Association of American Geographers (AAG) Annual Meeting 2013 Los Angeles April 9-13th.
Session Title: Moving to Berlin – A Growing Laboratory of Urban Thought and Research
Sandra Jasper, UCL Urban Laboratory; Department of Geography, University College London (UCL)
Sam Merrill, Department of Geography, University College London (UCL); Centre of Metropolitan Studies, TU Berlin
Julia Binder, Urban Sociology, Humboldt Universität zu Berlin
“Moving to Berlin” will use three paper sessions and a panel discussion to explore some of the key debates in urban research that have emerged from or through the city over the last two decades. As such, the session will examine relationships between Berlin as an empirical field of research and the critical concepts, discourses and debates that characterize its specific intellectual milieu. Following in the spirit of one of this year’s AAG Annual Meeting’s emerging themes -“Beyond the Los Angeles School”- we seek to critically discuss the potential
classification of Berlin as a ‘school of urban research’ that expands the way we think about cities in general whilst exploring the individual character and peculiarities of Berlin as a growing laboratory of urban thought and research.

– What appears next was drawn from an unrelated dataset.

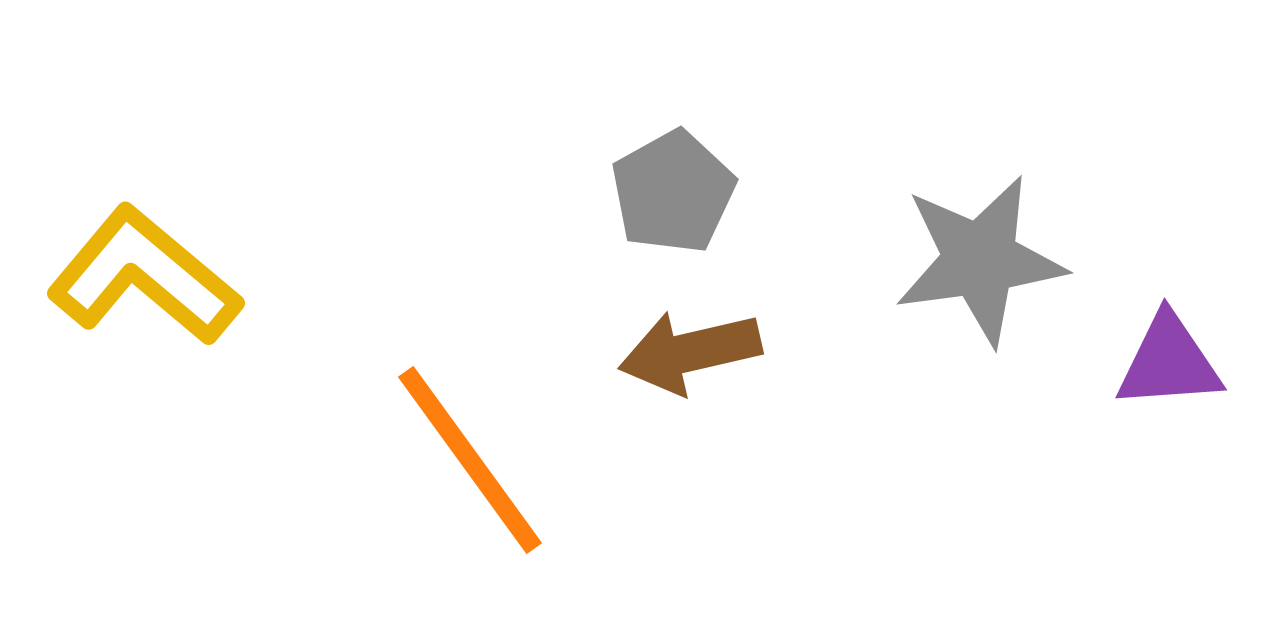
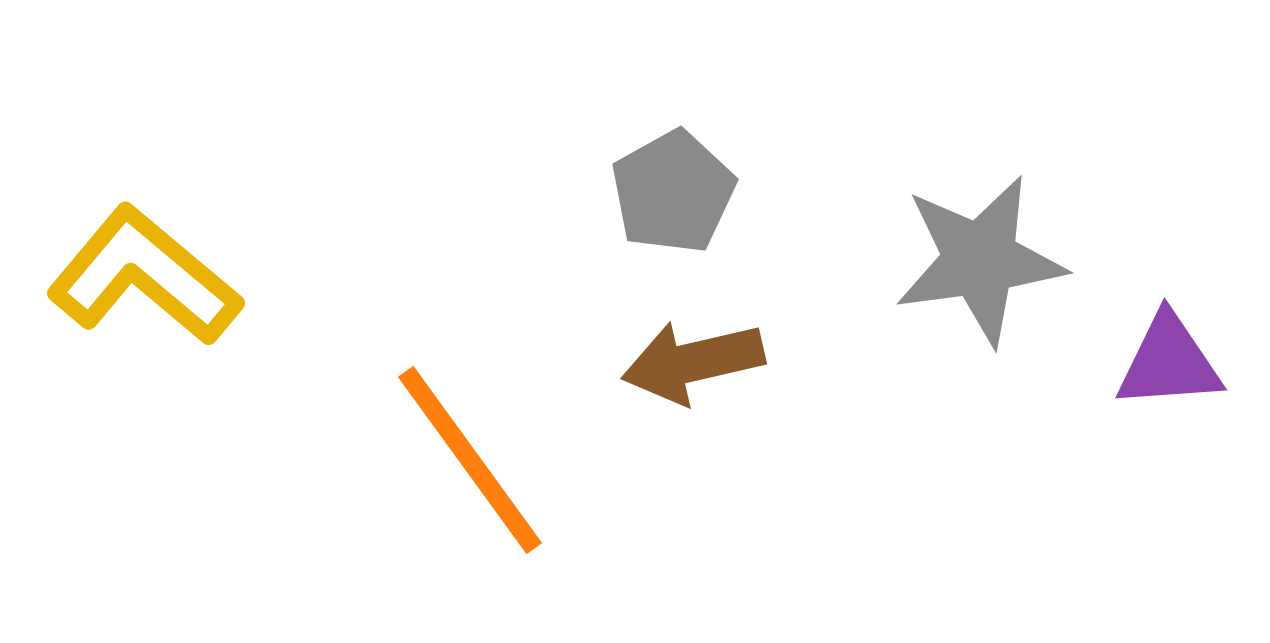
brown arrow: moved 3 px right, 10 px down
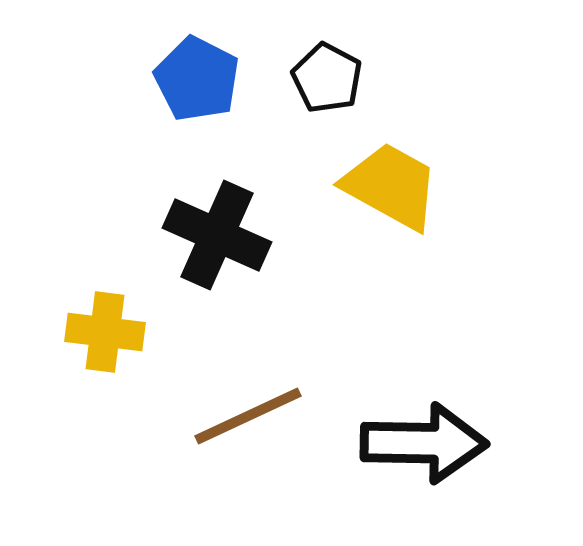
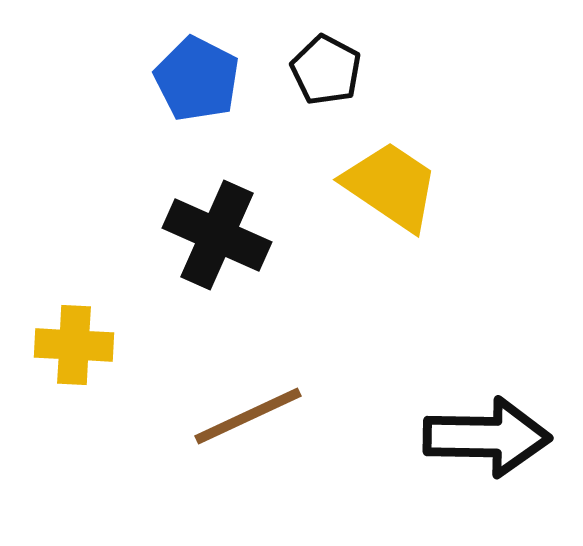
black pentagon: moved 1 px left, 8 px up
yellow trapezoid: rotated 5 degrees clockwise
yellow cross: moved 31 px left, 13 px down; rotated 4 degrees counterclockwise
black arrow: moved 63 px right, 6 px up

Berlin-based urban research, including the work of ecologists such as Herbert Sukopp from the 1960s onwards and later urban sociologists like Hartmut Häußermann and Walter Siebel has placed the city at the centre of critical debates on environmental transformation and social change (see Marcuse 1998; Campell 1999; Häußermann 1999). More recently, Berlin has been explored in the context of geo-political transformations and with a particular focus on the “Divided City” (Lachmund 2003; Moss 2009; Broadbent/Hake 2010) and “The New Berlin” (Till 2005; Lehrer 2006;
Colomb 2011). Consideration of the later has invited critical scholarly debate regarding the role of an Anglophone consensus” in steering international discussion of Berlin (Latham 2006; Cochrane 2006).
As such, a growing corpus of academic urban research has focused on the city since 1989 and can itself be linked to the same geo-political transformations. Thus, the sessions will be limited to a post-1945 time frame, with a particular attention to the period before and after German reunification.
With these factors in mind, we hope to achieve the sessions’ aims through presentation and discussion of a range of papers that represent recent interdisciplinary scholarship focused on Berlin. Contributors are asked to present their research in ways that have particular relevance and bearing in the Berlin context, but also critically engage with the need to problematize the generalizing tendencies that are intrinsic to the ‘paradigmatic city’ debate.
We are particularly interested in papers, which consider the following three aspects: memory production, urban nature, and acoustic experimentation; and/or the intersections of these themes. However, we also welcome those that explore other prevalent themes and strongly encourage papers that problematize the position, role and influence of the academic researcher, especially the international researcher, and their influence or contribution to the themes they study. We will organize three sequential paper sessions. Each paper session
will contain four presentations of 15-20 minutes (papers) and one discussant. A final panel discussion session will help summarize the paper sessions and provide an opportunity to continue discussion and reach tentative conclusions.
Please submit abstracts of no more than 250 words along with a short author(s) bibliography in a single PDF document by email to Sandra Jasper (firstname.lastname@example.org) before 1st September 2012. Please direct any inquiries to: Julia Binder (email@example.com)
Successful submissions will be contacted by the 1st October 2012 and will be expected to register and submit their abstracts online at the AAG website by October 24th 2012. Please note a range of registration fees will apply and must be paid before the submission of abstracts.